Pria itu selalu mengingkari dan berdalih setiap teringat akan Gyas. Dia yakin seribu persen bahwa saat ia teringat kepada Gryas itu berarti dia sangat membenci wanita yang telah meninggalkannya tersebut.
"Tidak, aku tidak bisa begini. Aku harus segera kembali bekerja."
Aiden bangkit dari atas ranjang lalu menuju ke meja dimana dia meletakkan laptopnya. Satu hal yang ia lakukan adalah membuat lamaran pekerjaan di universitas sains terapan yang terkenal di Arnhem. Universitas itu adalah universitas paling cocok dengan bidangnya dari pada dua universitas lain.
Dengan kemapuan mumpuni dan juga pengalaman yang tidak sedikit, Aiden yakin bahwa dirinya akan dengan mudah diterima di tempat tersebut.
"Selesai, sekarang mari kita lanjut tidur.

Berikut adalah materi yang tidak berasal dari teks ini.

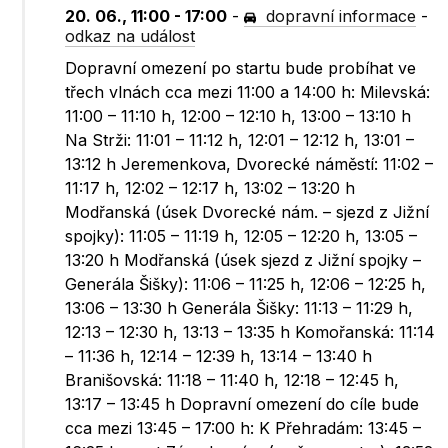
20. 06., 11:00 - 17:00
-
dopravní informace
-
odkaz na událost
Dopravní omezení po startu bude probíhat ve
třech vlnách cca mezi 11:00 a 14:00 h: Milevská:
11:00 – 11:10 h, 12:00 – 12:10 h, 13:00 – 13:10 h
Na Strži: 11:01 – 11:12 h, 12:01 – 12:12 h, 13:01 –
13:12 h Jeremenkova, Dvorecké náměstí: 11:02 –
11:17 h, 12:02 – 12:17 h, 13:02 – 13:20 h
Modřanská (úsek Dvorecké nám. – sjezd z Jižní
spojky): 11:05 – 11:19 h, 12:05 – 12:20 h, 13:05 –
13:20 h Modřanská (úsek sjezd z Jižní spojky –
Generála Šišky): 11:06 – 11:25 h, 12:06 – 12:25 h,
13:06 – 13:30 h Generála Šišky: 11:13 – 11:29 h,
12:13 – 12:30 h, 13:13 – 13:35 h Komořanská: 11:14
– 11:36 h, 12:14 – 12:39 h, 13:14 – 13:40 h
Branišovská: 11:18 – 11:40 h, 12:18 – 12:45 h,
13:17 – 13:45 h Dopravní omezení do cíle bude
cca mezi 13:45 – 17:00 h: K Přehradám: 13:45 –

Sepertinya besok aku harus mencari kendaraan agar bisa leluasa untuk pergi kesana kemari. Apa membeli sepeda saja ya. Jarak dari rumah ke universitas kan tidak jauh. Haah, beli saja dua-duanya."
Aiden memang bukan berasal dari keluarga kaya raya. Tapi yang pasti dia berasal dari keluarga yang berpendidikan. Ayahnya dulu adalah seorang pengajar, pun dengan ibunya. Aiden pun tumbuh menjadi orang yang cerdas.
Kemampuannya di akui, dan tentu saja pundi-pundi uang secara otomatis terkumpul ke rekeningnya. Jadi jika diibaratkan, Aiden bisa hidup selama 10 tahun kedepan tanpa khawatir tentang uang meskipun dirinya tidak bekerja. Semua itu karena dia yang gila kerja. Mulai dari menjadi seroang peneliti hingga pengajar.
Tapi, gaya hidup Aiden tidak pernah hedon. Dia tidak suka menghamburkan uang untuk sesuatu yang tidak penting.
Sekarang ini, niat awal kembali ke Arnhem adalah untuk menjalani kehidupan yang santai. Akan tetapi ternyata dia tidak bisa sepeti itu. Kepalanya yang terkadang masih teringat akan Gryas, membuat Aiden merasa harus segera bekerja kembali.
Setiap dia sibuk di lab, itu akan membuat pikiran tentang hal lain akan lenyap.
"Semoga aku bisa bekerja dalam waktu dekat ini. Jika tidak, aku benar-benar akan gila karena teringat oleh wanita kurang ajar yang telah meninggalkanku itu. Sialan sekali dia, berani-beraninya membuatku seperti ini."